Sean lay where the dead woman had been. His eyes stared at her, but they saw nothing, drained of color. He grabbed her left hand and put it on his chest. It was wet, slick and messy and bright red.

“No no no no!”

In her other hand was a gun.

Sean had been trying to gently wake Lucy as soon as he realized she was caught in a nightmare. Night
terror
was more appropriate, as sweat covered her body and she thrashed in her sleep.

“Lucy, wake up, please.” He tried to control his own panic because he didn’t want her to hear him so worried. Her hands were ice cold and she was shaking, a faint whimper coming from her chest that had Sean on edge. He’d never witnessed one of her nightmares lasting this long or deep.

He pulled her from the bed, hoping the motion would jerk her awake.

“Lucy, it’s Sean. Look at me!” He shook her limp body. She stiffened and threw her head back, her dark eyes open, glazed and filled with pain.

A sob caught in his chest, and he held Lucy tightly against him. Her heart raced as fast as his, as if they’d both just run a marathon. She wrapped her arms around his neck, her face pressed against his chest, her body still shaking violently.

“I’ve got you,” he said. “I’ve got you.”

Sean had never been so scared as when he couldn’t wake up Lucy, knowing she was suffering. Knowing he couldn’t stop her pain. He wanted to hit something. The people who hurt Lucy all those years ago were dead. If they weren’t, he’d kill them himself. The urge toward violence was unlike him. But he couldn’t think, not where Lucy’s pain was concerned, and he ached keeping his feelings bottled up. She’d told him that her nightmares had all but disappeared in the seven years since her attack, until a few months ago when her rapist had been found dead only miles from her house.

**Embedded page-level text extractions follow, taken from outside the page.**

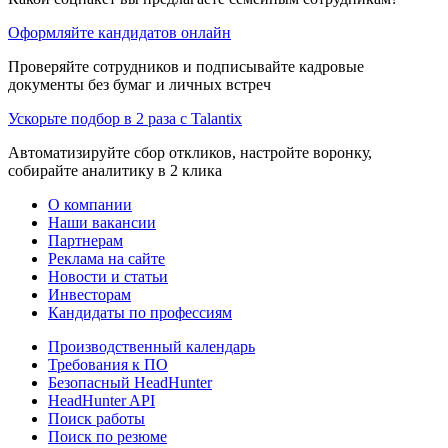
Оформляйте кандидатов онлайн
Проверяйте сотрудников и подписывайте кадровые
документы без бумаг и личных встреч
Ускорьте подбор в 2 раза с Talantix
Автоматизируйте сбор откликов, настройте воронку,
собирайте аналитику в 2 клика
О компании
Наши вакансии
Партнерам
Реклама на сайте
Новости и статьи
Инвесторам
Кандидаты по профессиям
Производственный календарь
Требования к ПО
Безопасный HeadHunter
HeadHunter API
Поиск работы
Поиск по резюме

“I—I—I—” Lucy’s teeth were chattering and she couldn’t form her sentence. Sean sat on the bed with her, grabbed the down comforter from the floor, and wrapped it around her.

“Shh,” he whispered. He’d let her talk if she wanted, though hearing her speak of her attack would shred him inside. He braced himself.

“You were dead.” Tears streamed down her face.

“What?” It wasn’t the same recurrent nightmare she’d been having? He was relieved, but uncertain. He cleared his throat. “I’m right here, sweetness.”

She pressed her clammy forehead against his chest, his T-shirt fisted in her hands. “I need you.” Raw emotion clouded her voice.

Sean rocked her. He hated that he felt better knowing her bad dream wasn’t about the attack. He pushed aside his anger and focused on Lucy’s heart. Because that’s exactly what this was about—her, him,
them
. Though she’d handled his fall down the mine shaft professionally, he’d known she was worried about more than his injuries. That she’d had something to do helped her deal with the fear of losing him, but in sleep her defenses were down. All the barriers she’d put up to protect herself, gone.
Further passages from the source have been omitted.